1996 OPEN FORUM Abstracts
AN ASTHMA CARE PATH IN THE PEDIATRIC INTENSIVE CARE UNIT DECREASES HOSPITAL LENGTH OF STAY, COST, AND CHARGES
Timothy R. Mayers RRT, Robert L. Chatburn RRT, Karen McDowell MD, Carolyn Kecsmar MD. Rainbow Babies & Childrens Hospital. Cleveland, OH.
The purpose of this study was to determine the effects of an assessment-driven, algorithm-based care path (ACP) on length of stay, hospital cost, and charges to third party payers for children admitted with asthma to the pediatric intensive care unit (PICU). METHOD: During the period from 10/1/95 to 3/31/96, 27 PICU asthma admissions were studied. Entry criteria:>1 year of age, and either a history of asthma or acute symptoms of cough, wheeze or shortness of breath. Exclusion criteria: BPD, CF or congenital heart disease. Patients were assigned an asthma severity score based on their chronic disease history, chronic symptoms, and therapeutic drug usage. The patients were placed on the care path at random. The ACP is an algorithm to treat asthma patients with standardized assessments and therapy (supplemental oxygen, albuterol aerosols, corticosteriods) at prescribed intervals. The care path was initiated when the patients' acrosol frequency reached every two hours. The frequency of the assessments and/or treatments was decreased in a step-wise manner dependent on assessment of air exchange, presence of wheezing, accessory muscle usage, oxygenation and FEV1. For those patients that did not respond to this standard treatment path, an intensification protocol was administered (high-dosed albuterol mixed with ipratropium, SC epincphrine, and corticosteriods). Patients were discharged from the PICU at the discretion of the attending physician. Length of stay in the ICU was not available. Mean values for demographics and outcome variables were compared with t-tests. Race and gender were compared using a Fisher exact test. Distribution by severity class were compared with the Chi square test. Results: Demographic and outcome variables are shown below by count or mean (SD).

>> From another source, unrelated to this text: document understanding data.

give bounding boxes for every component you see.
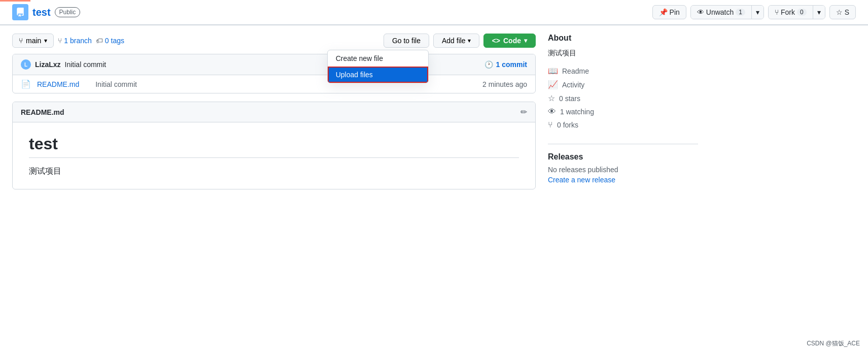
- releases-section: Releases No releases published Create a …: [548, 152, 698, 184]
- branch-count-link[interactable]: 1 branch: [64, 37, 92, 45]
- file-table-header: L LizaLxz Initial commit 🕐 1 commit: [13, 54, 535, 75]
- add-file-chevron-icon: ▾: [468, 37, 471, 44]
- unwatch-count: 1: [736, 9, 745, 16]
- toolbar-right: Go to file Add file ▾ Create new file Up…: [384, 34, 536, 48]
- add-file-button[interactable]: Add file ▾: [433, 34, 479, 48]
- fork-dropdown-button[interactable]: ▾: [813, 6, 825, 19]
- activity-icon: 📈: [548, 80, 558, 89]
- branch-icon-sm: ⑂: [58, 37, 62, 45]
- repo-icon: [12, 4, 28, 20]
- readme-body: test 测试项目: [13, 122, 535, 189]
- releases-none-label: No releases published: [548, 166, 698, 174]
- add-file-wrapper: Add file ▾ Create new file Upload files: [433, 34, 479, 48]
- readme-h1: test: [29, 135, 519, 158]
- unwatch-dropdown-button[interactable]: ▾: [752, 6, 763, 19]
- commit-count-link[interactable]: 1 commit: [496, 60, 527, 69]
- tag-icon: 🏷: [96, 37, 103, 45]
- repo-name[interactable]: test: [32, 7, 51, 18]
- file-time: 2 minutes ago: [482, 80, 527, 88]
- fork-button-group: ⑂ Fork 0 ▾: [768, 5, 825, 19]
- stars-link[interactable]: ☆ 0 stars: [548, 91, 698, 105]
- repo-toolbar: ⑂ main ▾ ⑂ 1 branch 🏷 0 tags Go to file: [12, 34, 536, 48]
- tag-count-link[interactable]: 0 tags: [105, 37, 124, 45]
- fork-icon: ⑂: [775, 8, 779, 16]
- code-button[interactable]: <> Code ▾: [483, 34, 536, 48]
- public-badge: Public: [55, 7, 81, 17]
- about-title: About: [548, 34, 698, 43]
- star-icon: ☆: [836, 8, 843, 16]
- chevron-down-icon: ▾: [44, 37, 47, 44]
- readme-desc: 测试项目: [29, 166, 519, 177]
- branch-count-info: ⑂ 1 branch: [58, 37, 92, 45]
- clock-icon: 🕐: [484, 60, 493, 69]
- activity-link[interactable]: 📈 Activity: [548, 78, 698, 91]
- book-icon: 📖: [548, 66, 558, 76]
- fork-sm-icon: ⑂: [548, 120, 553, 130]
- tag-count-info: 🏷 0 tags: [96, 37, 124, 45]
- readme-title: README.md: [21, 108, 64, 116]
- add-file-dropdown: Create new file Upload files: [327, 50, 429, 83]
- unwatch-button[interactable]: 👁 Unwatch 1: [691, 6, 752, 19]
- eye-icon: 👁: [697, 8, 704, 16]
- commit-count: 🕐 1 commit: [484, 60, 527, 69]
- upload-files-item[interactable]: Upload files: [328, 67, 428, 83]
- file-icon: 📄: [21, 79, 31, 89]
- readme-edit-button[interactable]: ✏: [520, 107, 527, 117]
- sidebar-divider: [548, 144, 698, 144]
- pin-button[interactable]: 📌 Pin: [652, 5, 686, 19]
- top-bar: test Public 📌 Pin 👁 Unwatch 1 ▾ ⑂ Fork 0…: [0, 0, 868, 25]
- sidebar: About 测试项目 📖 Readme 📈 Activity ☆ 0 stars…: [548, 34, 698, 189]
- go-to-file-button[interactable]: Go to file: [384, 34, 429, 48]
- readme-link[interactable]: 📖 Readme: [548, 64, 698, 78]
- pin-icon: 📌: [659, 8, 668, 16]
- file-table: L LizaLxz Initial commit 🕐 1 commit 📄 RE…: [12, 54, 536, 93]
- create-new-file-item[interactable]: Create new file: [328, 50, 428, 67]
- about-desc: 测试项目: [548, 49, 698, 58]
- progress-bar: [0, 0, 30, 2]
- fork-count: 0: [797, 9, 807, 16]
- commit-author[interactable]: LizaLxz: [35, 60, 61, 69]
- readme-section: README.md ✏ test 测试项目: [12, 102, 536, 189]
- star-sm-icon: ☆: [548, 93, 555, 103]
- forks-link[interactable]: ⑂ 0 forks: [548, 118, 698, 132]
- watching-link[interactable]: 👁 1 watching: [548, 105, 698, 118]
- author-avatar: L: [21, 59, 31, 70]
- branch-selector-button[interactable]: ⑂ main ▾: [12, 34, 54, 48]
- repo-main: ⑂ main ▾ ⑂ 1 branch 🏷 0 tags Go to file: [12, 34, 536, 189]
- releases-title: Releases: [548, 152, 698, 162]
- code-chevron-icon: ▾: [524, 37, 527, 44]
- file-name-link[interactable]: README.md: [37, 80, 79, 88]
- readme-header: README.md ✏: [13, 102, 535, 122]
- branch-icon: ⑂: [19, 37, 23, 45]
- star-button[interactable]: ☆ S: [829, 5, 856, 19]
- create-release-link[interactable]: Create a new release: [548, 176, 615, 184]
- code-icon: <>: [492, 37, 500, 45]
- table-row: 📄 README.md Initial commit 2 minutes ago: [13, 75, 535, 93]
- top-bar-actions: 📌 Pin 👁 Unwatch 1 ▾ ⑂ Fork 0 ▾ ☆ S: [652, 5, 856, 19]
- main-content: ⑂ main ▾ ⑂ 1 branch 🏷 0 tags Go to file: [0, 25, 710, 198]
- eye-sm-icon: 👁: [548, 107, 556, 116]
- commit-message: Initial commit: [65, 60, 107, 69]
- fork-button[interactable]: ⑂ Fork 0: [769, 6, 813, 19]
- unwatch-button-group: 👁 Unwatch 1 ▾: [690, 5, 764, 19]
- about-section: About 测试项目 📖 Readme 📈 Activity ☆ 0 stars…: [548, 34, 698, 132]
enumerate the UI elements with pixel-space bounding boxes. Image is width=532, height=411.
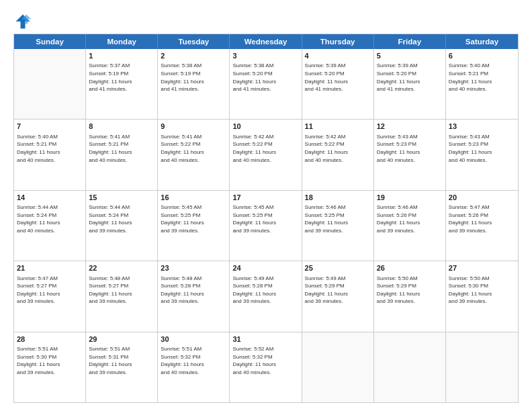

Comparing the care path and control group, there were no differences in demographic variables or in the distributions by severity class (p>0.993).
Care Path Control p Value
Number 16 11 -
Age(years) 6.8 (4.2) 6.0 (5.4) 0.6855
Non-Caucasian 3 3 0.6675
Severe 2 5 -
Moderate 3 2 -
Mild 3 1 -
Unknown 8 3 -
Length of stay(days) 3.4 (1.0) 5.5 (2.9) 0.0144
Hospital cost/case $3,927 ($1,126) $7,670 ($2,491) 0.0909
Patient charge/case $6,737 ($6,304) $13,153 ($13,742) 0.1285
CONCLUSION: A pediatric asthma care path that is initiated in an ICU setting can result in significant decreases in hospital length of stay, while also resulting in a more cost-effective use of resources. Starting patients on a care path prior to ICU discharge saved $2,810 per patient. This also resulted in a decrease to third party payers of $5,483 per patient.